Al siempre atribulado aniversario del 11-S se han añadido este año agrias disputas y enfrentamientos por culpa de Obama al no haber cerrado con claridad, rotundidad y sobre todo en favor de la mayoría de americanos la cuestión de la mezquita. Claro que eso no es que se deba a que se hubiera expresado mal sino a una concepción del mundo en el que impera el pacifismo, la rendición, y la merma de la importancia que a su parecer debe tener América. Si desde un principio no se hubiera posicionado en contra del respeto y se hubiera opuesto, como sí ha hecho al pastor Jones, a la muchísima mayor provocación que supone la mezquita, este 11 de Septiembre habría sido uno más. Víspera del que será más significativo, por efeméride, cuando lleguemos a la década de aquel infame, decisorio, y despertar de aquella plácida siesta en la que la posguerra fría nos había sumido; una nueva y trágica realidad revelada de forma brusca.
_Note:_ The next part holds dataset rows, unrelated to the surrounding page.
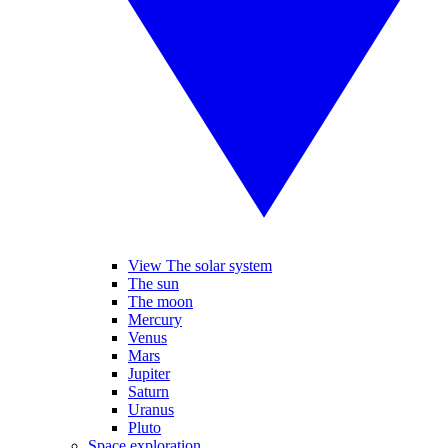
View The solar system
The sun
The moon
Mercury
Venus
Mars
Jupiter
Saturn
Uranus
Pluto
Space exploration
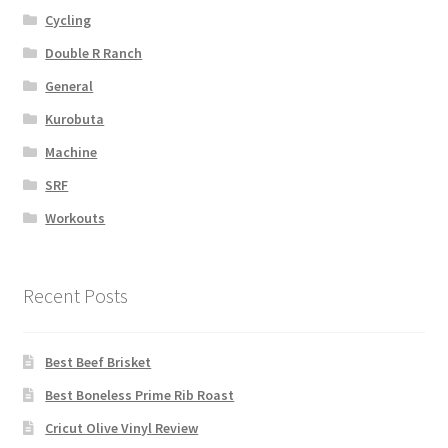
Cycling
Double R Ranch
General
Kurobuta
Machine
SRF
Workouts
Recent Posts
Best Beef Brisket
Best Boneless Prime Rib Roast
Cricut Olive Vinyl Review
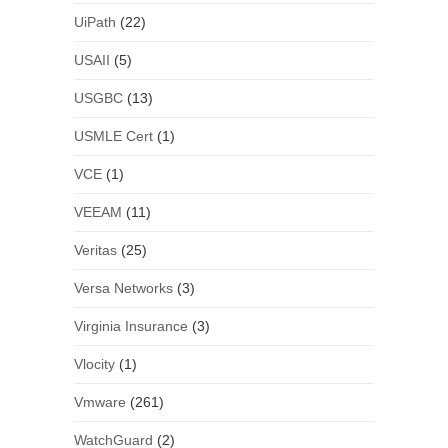
UiPath
(22)
USAII
(5)
USGBC
(13)
USMLE Cert
(1)
VCE
(1)
VEEAM
(11)
Veritas
(25)
Versa Networks
(3)
Virginia Insurance
(3)
Vlocity
(1)
Vmware
(261)
WatchGuard
(2)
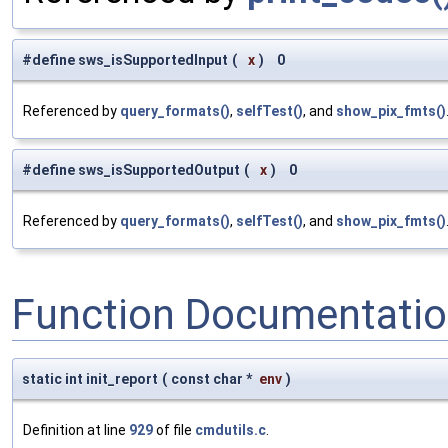
#define sws_isSupportedInput
(
x
)
0
Referenced by
query_formats()
,
selfTest()
, and
show_pix_fmts()
#define sws_isSupportedOutput
(
x
)
0
Referenced by
query_formats()
,
selfTest()
, and
show_pix_fmts()
Function Documentati
static int init_report
(
const char *
env
)
Definition at line
929
of file
cmdutils.c
.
Correcto estuvo Obama cuando el sábado no mencionó al pastor, dejando la polémica en un llamamiento a la unidad frente a la división. Sin embargo, con la progresista manía de nombrar a las cosas con eufemismos y sobre todo por eliminar de raíz la adjetivación de los hechos, se llega en la práctica a implementar las acciones no correctas y peligrosas para nuestra civilización. Ocurrió cuando eliminó el nombre de Guerra contra el Terror, y vuelve a las andadas al confundir lo que representa fraccionalmente Al Qaeda con todo lo que hay detrás: el yihadismo.
Éste es un movimiento enorme que cuenta en el mundo musulmán con millones de personas que lo apoyan y/o participan en él de una u otra forma y en diversos grados, desde el simple apoyo hasta el terrorismo mártir más activo y combativo, pasando por la financiación y contribución económica y logística. Tres son las grandes corrientes: los Hermanos Musulmanes egipcios, el salafismo wahabista, y el jomeinismo, como bien describe el profesor Phares.
Por tanto no son unos pocos locos y bandidos que se han atrincherado en Afganistán. Tienen toda una red ideológica detrás cuyo fin es la destrucción de Occidente. Y eso incumbe a regímenes y sociedades enteras de gente adoctrinada que creo en ello, pese a las disputas internas del Islam pero convergentes en nuestra aniquilación cultural y sometimiento.
Al Qaeda es la punta de un iceberg enorme, y que por haber atacado con éxito y por haber innovado una nueva forma de someternos, se ha hecho famosa. Pero el sentimiento está ahí, y las formas de llevar a cabo sus planes son diversos, siendo el emplazamiento de la mezquita amparándose en las libertadas que les brindamos, una de las formas de llevar a cabo el adoctrinamiento y la presión futura que tan bien ya se está larvando.